Thursday, March 21, 2013

Diario di un prof: la giornata da Dio (parte prima).

La giornata da Dio inizia alle tre di notte, quando ti svegli tutto sudato e tremolante per l'incubo appena vissuto. Mamma che paura! Incubo classico, molta confusione, tu in cima ad una torre di ferro, ti senti perdere l'equilibrio, nessuno a salvarti e crollare nel vuoto senza speranza. Ti aspetti il botto, invece ti svegli tutto sudato.
Un classico. Un super classico. Freud avrebbe detto: "che coglioni!".

Silenzio, buio e un caldo boia. Per fortuna era solo un sogno. Un sogno pessimo. Tolgo la felpa, sistemo il cuscino, non distinguo bene tra mutande e lenzuolo. Sensazione di malessere, leggero mal di testa, controllo l'orologio per diminuire lo stato di ansia: sono da poche passate le tre. Forse sono solo i postumi del weekend, più probabilmente il panino con la porchetta divorato all'una di notte, ventisette secondi prima di andare a dormire. Ci sta.

La giornata da Dio comincia inesorabilmente con livelli di angoscia inesorabili. Mi aspetta una giornata di lavoro e di appuntamenti, il terrore che la sveglia non suoni, il materasso bagnato di sudore e  il puzzo di incubo stantio aleggiare ancora nell'aria. Vai sereno, è solo l'inizio di una giornata da Dio.

Ore otto, anticipo ai secondi la sveglia. Ciabatte ai piedi, entro al cesso, mi guardo allo specchio. Ma non mi ero fatto la barba ieri sera? Pazienza. Strana sensazione in bocca, come se ci avessero cagato dentro. Il tempo di svuotare la vescica, poi di nuovo in camera da letto. L'impressione che abbiano scopato in tre o quattro sul tuo letto e la certezza che, anche fosse, tu non eri tra quei tre o quattro. Sereno, ti dico: oggi sarà una giornata da Dio.

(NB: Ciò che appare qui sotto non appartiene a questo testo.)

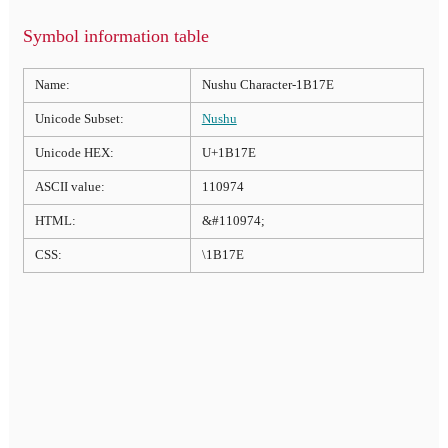
Symbol information table
Name:
Nushu Character-1B17E
Unicode Subset:
Nushu
Unicode HEX:
U+1B17E
ASCII value:
110974
HTML:
&#110974;
CSS:
\1B17E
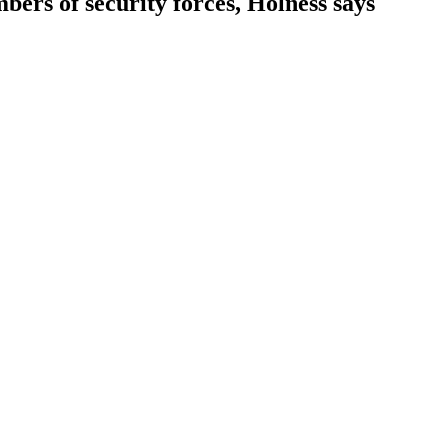
bers of security forces, Holness says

Pantaloni scarpe maglione giubbetto. C'è anche la bicicletta. Il cane che, da vero e unico amico dell'uomo, salta la colazione in solidarietà con te che per la colazione tempo non hai. Ore otto e quaranta, le porte dell'università e venti minuti di anticipo sulla prima ora di lezione. Non molto impegnativa, a dire la vertità. Te l'avevo detto: oggi sarà una giornata da Dio.

Alle dieci e trenta sono in ufficio. Non avevo lasciato qualche bustina extra di tè? No?! Pazienza. Computer internet postaelettronica burocraziadimerda. E' certo che sarà una giornata da Dio: sono le dodici e il telefono non ho ancora squillato mai. Fuori non sta piovendo. Dentro neanche.

Pranzo al sacco: chilata abbondante di fusilli ai funghi con altra chilata abbondante di aglio e pomodoro. Rutto obbligatorio, scoreggia facoltativa. Al momento di sbucciare l'arancio senza la fitta allo stomaco. Di corsa verso il bagno. E' sulla tavoletta del cesso che l'uomo ha tirato fuori (e anche realizzato, mi sa) le idee più grandi. Non è così per me, non oggi almeno: mi è solo tornato in mente che non avevo finito di preparare la lezione delle tre. Di nuovo di corsa in ufficio. Di nuovo a lezione. Poi un incontro con i vertici del dipartimento (detta così fa figo, in realtà semplice e noiosa routine) e di nuovo in sella per raggiungere la parte opposta del campus. Ultima lezione della giornata e anche ultima lezione del semestre. O trimestre. Insomma, dell'anno accademico. Minchia, un altro anno accademico è già passato. Il mio secondo da prof. Il contratto termina a luglio. Potrebbe non essercene un terzo. Potrebbe essere il mio ultimo anno da prof. Potrebbe essere stata la mia ultima lezione da prof. Il precario e la sua giornata da Dio.